A Primeira Guerra Mundial (1914-1918), porém, leva à diminuição dessa movimentação, reduzindo o fluxo de informações.

 

 

O Brasil participou da guerra com um pequeno contingente, inclusive com um batalhão médico. Nesse intervalo, nas grandes capitais, Rio de Janeiro e São Paulo, ocorreu a greve geral de 1917. As ideias do comunismo e do anarquismo circulavam. No final da guerra, a grande epidemia mundial de febre espanhola entrou no país com os soldados que voltaram da Europa, epidemia de que não escapou nem o presidente eleito da República, Rodrigues Alves, que morreu antes de tomar posse.

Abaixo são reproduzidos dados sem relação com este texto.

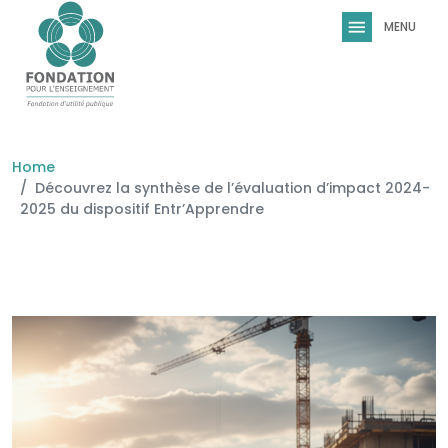
Skip to main content
Home
Découvrez la synthèse de l’évaluation d’impact 2024-
2025 du dispositif Entr’Apprendre
Image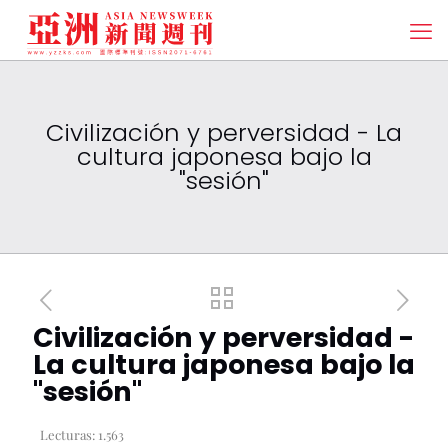
Civilización y perversidad - La
cultura japonesa bajo la
"sesión"
Civilización y perversidad -
La cultura japonesa bajo la
"sesión"
Lecturas:
1.563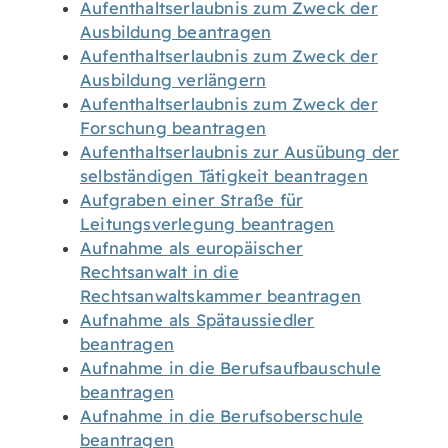
Aufenthaltserlaubnis zum Zweck der
Ausbildung beantragen
Aufenthaltserlaubnis zum Zweck der
Ausbildung verlängern
Aufenthaltserlaubnis zum Zweck der
Forschung beantragen
Aufenthaltserlaubnis zur Ausübung der
selbständigen Tätigkeit beantragen
Aufgraben einer Straße für
Leitungsverlegung beantragen
Aufnahme als europäischer
Rechtsanwalt in die
Rechtsanwaltskammer beantragen
Aufnahme als Spätaussiedler
beantragen
Aufnahme in die Berufsaufbauschule
beantragen
Aufnahme in die Berufsoberschule
beantragen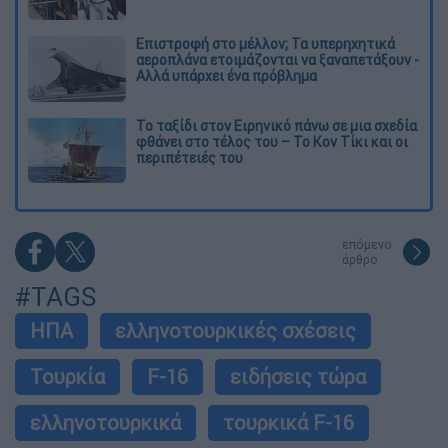
Επιστροφή στο μέλλον; Τα υπερηχητικά
αεροπλάνα ετοιμάζονται να ξαναπετάξουν -
Αλλά υπάρχει ένα πρόβλημα
Το ταξίδι στον Ειρηνικό πάνω σε μια σχεδία
φθάνει στο τέλος του – Το Κον Τίκι και οι
περιπέτειές του
επόμενο
άρθρο
#TAGS
ΗΠΑ
ελληνοτουρκικές σχέσεις
Τουρκία
F-16
ειδήσεις τώρα
ελληνοτουρκικά
τουρκικά F-16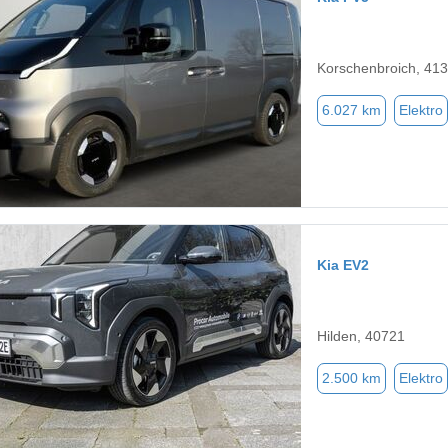
Korschenbroich, 41
6.027 km
Elektro
Kia EV2
Hilden, 40721
2.500 km
Elektro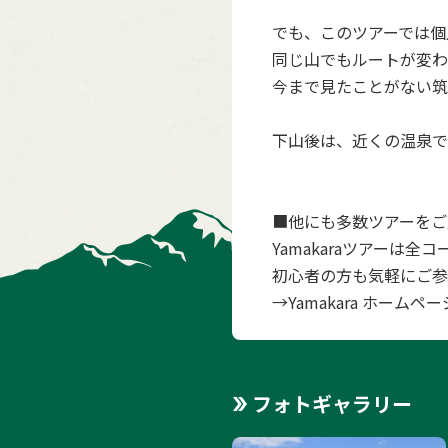
でも、このツアーでは個
同じ山でもルートが変わ
今まで見たことがない筑
下山後は、近くの温泉で
■他にも多数ツアーをご
Yamakaraツアーは
初心者の方も気軽にご参
→
Yamakara ホームペー
フォトギャラリー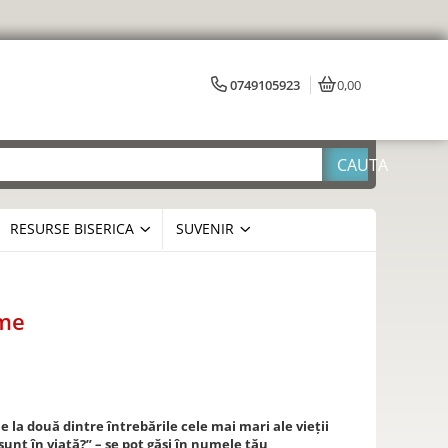
0749105923
0,00
RESURSE BISERICA
SUVENIR
ume
 la două dintre întrebările cele mai mari ale vieții
sunt în viață?” – se pot găsi în numele tău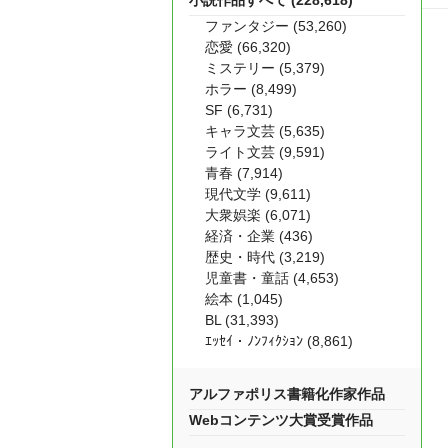
小説作品すべて (228,618)
ファンタジー (53,260)
恋愛 (66,320)
ミステリー (5,379)
ホラー (8,499)
SF (6,731)
キャラ文芸 (5,635)
ライト文芸 (9,591)
青春 (7,914)
現代文学 (9,611)
大衆娯楽 (6,071)
経済・企業 (436)
歴史・時代 (3,219)
児童書・童話 (4,653)
絵本 (1,045)
BL (31,393)
ｴｯｾｲ・ﾉﾝﾌｨｸｼｮﾝ (8,861)
アルファポリス書籍化作家作品
Webコンテンツ大賞受賞作品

Como se deu ao redor do mundo, os anos que sucederam à guerra acentuaram as transformações na sociedade brasileira e no modo de desenvolvimento das cidades. Começava a era do rádio, dos automóveis, do cimento armado, do avião. Os intelectuais inquietavam-se, sentindo que a produção artística brasileira estava estagnada, não refletia as preocupações modernas nem representava a nação brasileira. Em 1917, a arte de uma mulher, Anita Malfatti, que expôs seus quadros em São Paulo, dividiu o público em conservadores e os que queriam a arte nova. Em meio aos conservadores, o mais combativo foi Monteiro Lobato.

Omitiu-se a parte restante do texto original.